» **What is expected**: In the listing below, count the lines that contain the string "αυτού", and state that number without further words.
Start of Working data
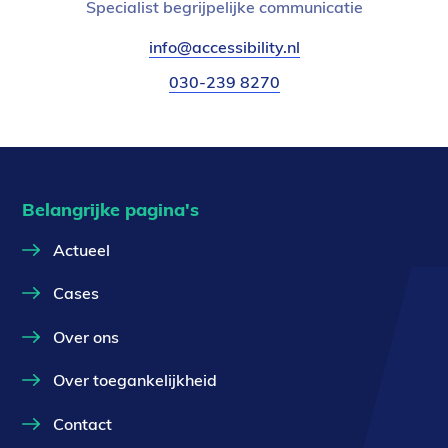
Functietitel:
Specialist begrijpelijke communicatie
E-
info@accessibility.nl
(verzendt
mail:
email)
Telefoonnummer:
030-239 8270
Belangrijke pagina's
Actueel
Cases
Over ons
Over toegankelijkheid
Contact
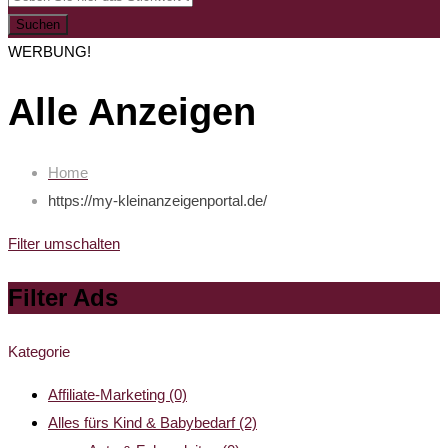
Suchen
WERBUNG!
Alle Anzeigen
Home
https://my-kleinanzeigenportal.de/
Filter umschalten
Filter Ads
Kategorie
Affiliate-Marketing
(0)
Alles fürs Kind & Babybedarf
(2)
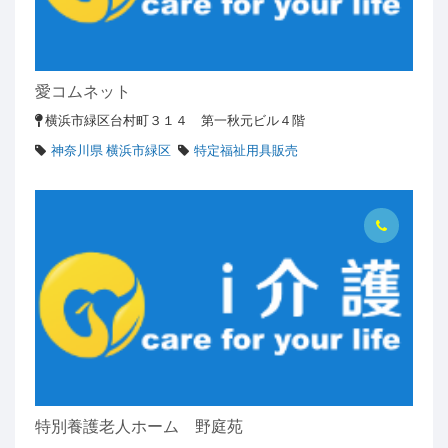
愛コムネット
横浜市緑区台村町３１４ 第一秋元ビル４階
神奈川県 横浜市緑区
特定福祉用具販売
特別養護老人ホーム 野庭苑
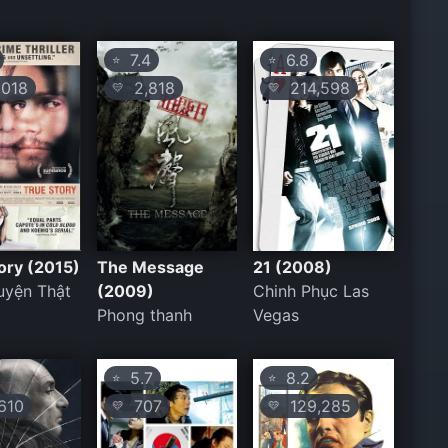
7.4
6.8
⭐
⭐
018
2,818
214,598
💛
💛
ory (2015)
The Message
21 (2008)
uyện Thật
(2009)
Chinh Phục Las
Phong thanh
Vegas
5.7
8.2
⭐
⭐
610
707
129,285
💛
💛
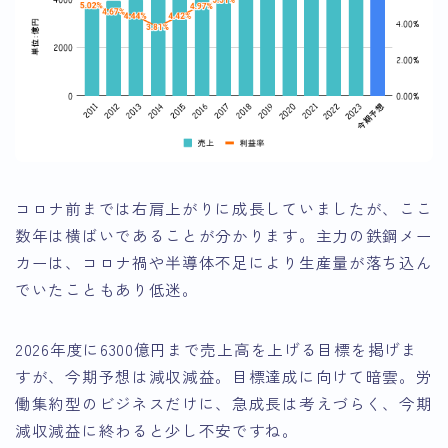
コロナ前までは右肩上がりに成長していましたが、ここ
数年は横ばいであることが分かります。主力の鉄鋼メー
カーは、コロナ禍や半導体不足により生産量が落ち込ん
でいたこともあり低迷。
2026年度に6300億円まで売上高を上げる目標を掲げま
すが、今期予想は減収減益。目標達成に向けて暗雲。労
働集約型のビジネスだけに、急成長は考えづらく、今期
減収減益に終わると少し不安ですね。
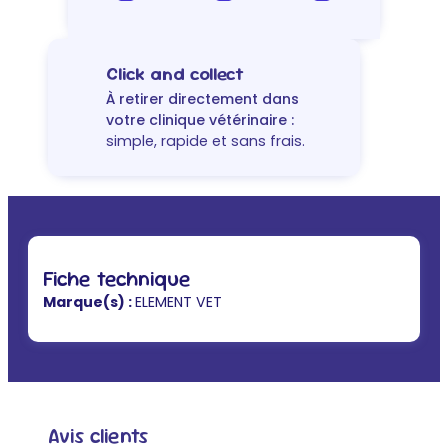
Click and collect
À retirer directement dans
votre clinique vétérinaire :
simple, rapide et sans frais.
Fiche technique
Marque(s) :
ELEMENT VET
Avis clients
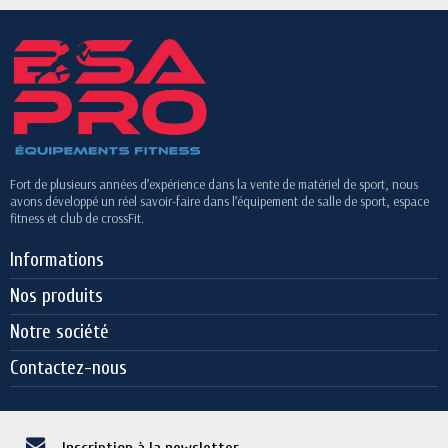
Fort de plusieurs années d’expérience dans la vente de matériel de sport, nous
avons développé un réel savoir-faire dans l’équipement de salle de sport, espace
fitness et club de crossFit.
Informations
Nos produits
Notre société
Contactez-nous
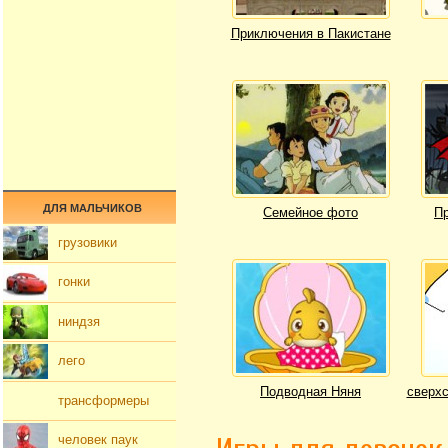
Приключения в Пакистане
ДЛЯ МАЛЬЧИКОВ
Семейное фото
Пр
грузовики
гонки
ниндзя
лего
Подводная Няня
сверхс
трансформеры
человек паук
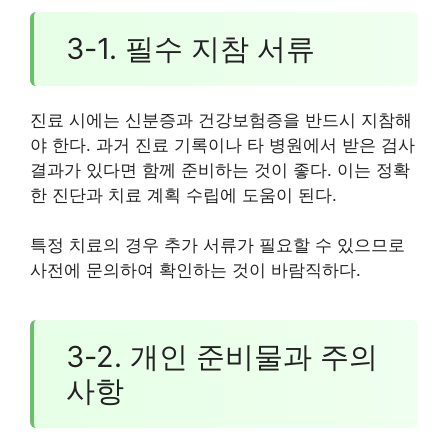
3-1. 필수 지참 서류
진료 시에는 신분증과 건강보험증을 반드시 지참해
야 한다. 과거 진료 기록이나 타 병원에서 받은 검사
결과가 있다면 함께 준비하는 것이 좋다. 이는 정확
한 진단과 치료 계획 수립에 도움이 된다.
특정 치료의 경우 추가 서류가 필요할 수 있으므로
사전에 문의하여 확인하는 것이 바람직하다.
3-2. 개인 준비물과 주의
사항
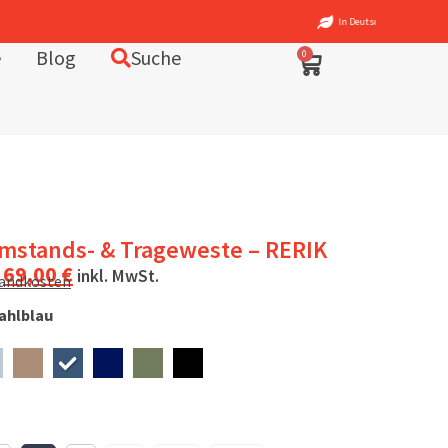
In Deutschland entworfen – fair in Europa produziert
e
Blog
Suche
0
Umstands- & Trageweste – RERIK
69,00
€
inkl. MwSt.
sandkosten
ahlblau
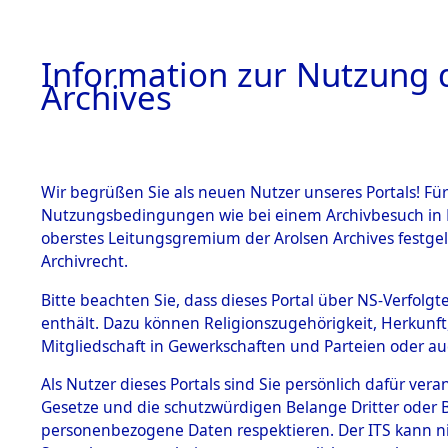
Information zur Nutzung d
Archives
HOME
BESTANDSBESCHREIBUNG
ARCHIVAL
Wir begrüßen Sie als neuen Nutzer unseres Portals! Für
Nutzungsbedingungen wie bei einem Archivbesuch in B
oberstes Leitungsgremium der Arolsen Archives festg
Archivrecht.
BESTÄNDE
Bitte beachten Sie, dass dieses Portal über NS-Verfolgte
Ermittlung
enthält. Dazu können Religionszugehörigkeit, Herkunf
Mitgliedschaft in Gewerkschaften und Parteien oder auc
1.
Taxöldern 
Inhaftierungsdoku
mente
Als Nutzer dieses Portals sind Sie persönlich dafür vera
(84606071
Gesetze und die schutzwürdigen Belange Dritter oder B
5. Verschiedenes
personenbezogene Daten respektieren. Der ITS kann nic
5.3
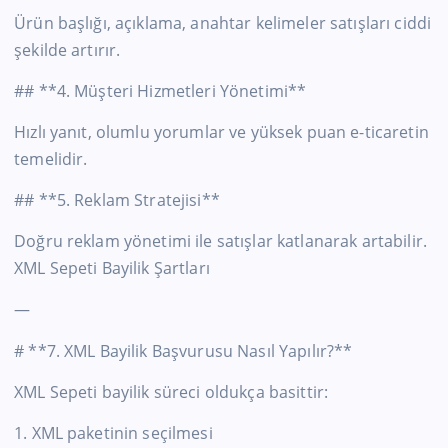
Ürün başlığı, açıklama, anahtar kelimeler satışları ciddi
şekilde artırır.
## **4. Müşteri Hizmetleri Yönetimi**
Hızlı yanıt, olumlu yorumlar ve yüksek puan e-ticaretin
temelidir.
## **5. Reklam Stratejisi**
Doğru reklam yönetimi ile satışlar katlanarak artabilir.
XML Sepeti Bayilik Şartları
—
# **7. XML Bayilik Başvurusu Nasıl Yapılır?**
XML Sepeti bayilik süreci oldukça basittir:
1. XML paketinin seçilmesi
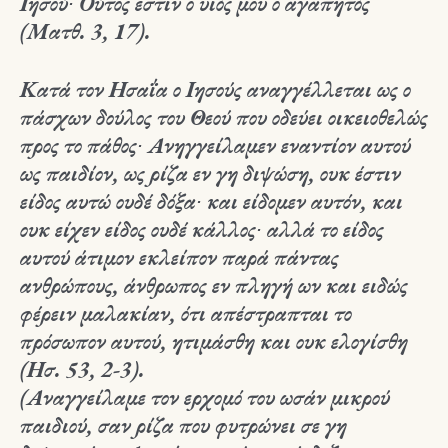
Ιησού∙ Ούτος εστιν ο υιός μου ο αγαπητός
(Ματθ. 3, 17).
Κατά τον Ησαΐα ο Ιησούς αναγγέλλεται ως ο
πάσχων δούλος του Θεού που οδεύει οικειοθελώς
προς το πάθος∙ Ανηγγείλαμεν εναντίον αυτού
ως παιδίον, ως ρίζα εν γη διψώση, ουκ έστιν
είδος αυτώ ουδέ δόξα∙ και είδομεν αυτόν, και
ουκ είχεν είδος ουδέ κάλλος∙ αλλά το είδος
αυτού άτιμον εκλείπον παρά πάντας
ανθρώπους, άνθρωπος εν πληγή ων και ειδώς
φέρειν μαλακίαν, ότι απέστραπται το
πρόσωπον αυτού, ητιμάσθη και ουκ ελογίσθη
(Ησ. 53, 2-3).
(Αναγγείλαμε τον ερχομό του ωσάν μικρού
παιδιού, σαν ρίζα που φυτρώνει σε γη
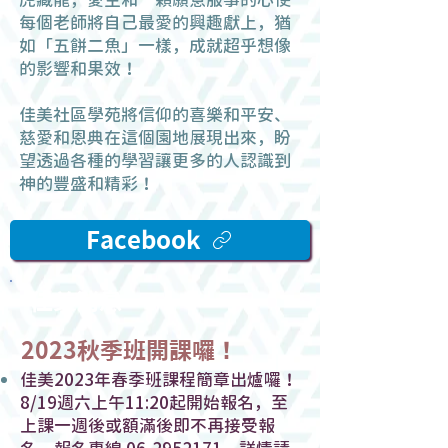
每個老師將自己最愛的興趣獻上，猶
如「五餅二魚」一樣，成就超乎想像
的影響和果效！
佳美社區學苑將信仰的喜樂和平安、
慈愛和恩典在這個園地展現出來，盼
望透過各種的學習讓更多的人認識到
神的豐盛和精彩！
Facebook
佳美消息
2023秋季班開課囉！
佳美2023年春季班課程簡章出爐囉！
8/19週六上午11:20起開始報名，至
上課一週後或額滿後即不再接受報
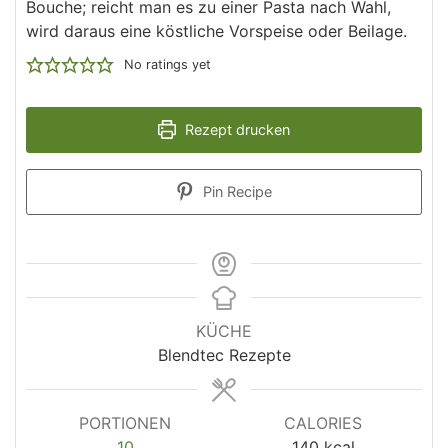
Bouche; reicht man es zu einer Pasta nach Wahl,
wird daraus eine köstliche Vorspeise oder Beilage.
No ratings yet
Rezept drucken
Pin Recipe
KÜCHE
Blendtec Rezepte
PORTIONEN
CALORIES
10
140
kcal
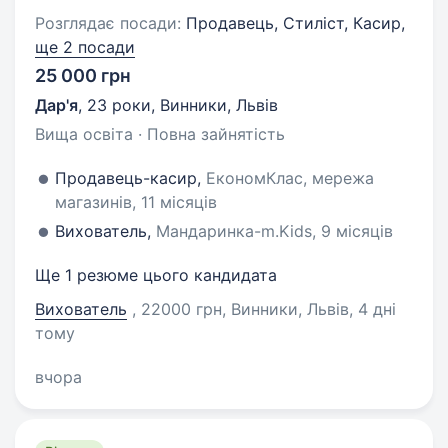
Розглядає посади:
Продавець, Стиліст, Касир,
ще 2 посади
25 000 грн
Дар'я
,
23 роки
,
Винники, Львів
Вища освіта · Повна зайнятість
Продавець-касир,
ЕкономКлас, мережа
магазинів, 11 місяців
Вихователь,
Мандаринка-m.Kids, 9 місяців
Ще 1 резюме цього кандидата
Вихователь
, 22000 грн, Винники, Львів
, 4 дні
тому
вчора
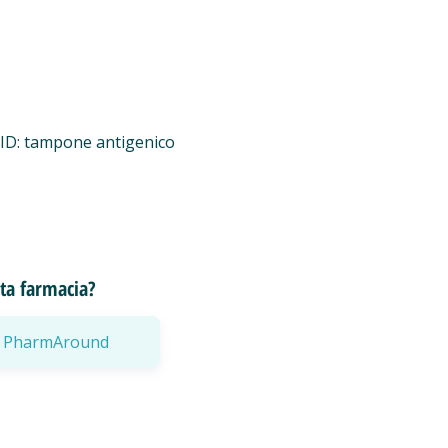
ID: tampone antigenico
esta farmacia?
a a PharmAround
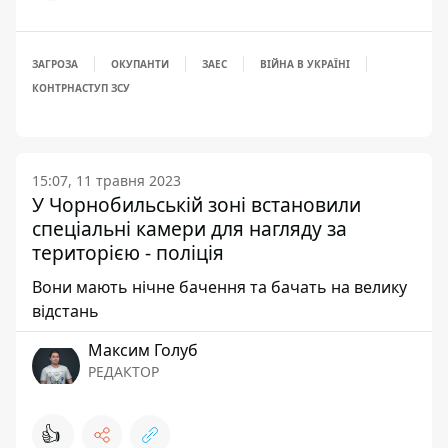
ЗАГРОЗА
ОКУПАНТИ
ЗАЕС
ВІЙНА В УКРАЇНІ
КОНТРНАСТУП ЗСУ
15:07, 11 травня 2023
У Чорнобильській зоні встановили
спеціальні камери для нагляду за
територією - поліція
Вони мають нічне бачення та бачать на велику
відстань
Максим Голуб
РЕДАКТОР
👍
End of Working data
» **Task result**: 3